─── AVAILABLE RECORDS

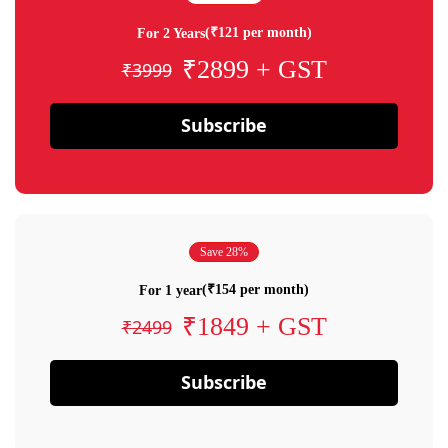
(₹121 per month)
For 2 Years
₹2899 + GST
₹3999
Subscribe
Save 28%
(₹154 per month)
For 1 year
₹1849 + GST
₹2499
Subscribe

──────

Retype every entry exactly as written. Leave the pictures out.

(₹121 per month)
For 2 Years
₹2899 + GST
₹3999
Subscribe
Save 28%
(₹154 per month)
For 1 year
₹1849 + GST
₹2499
Subscribe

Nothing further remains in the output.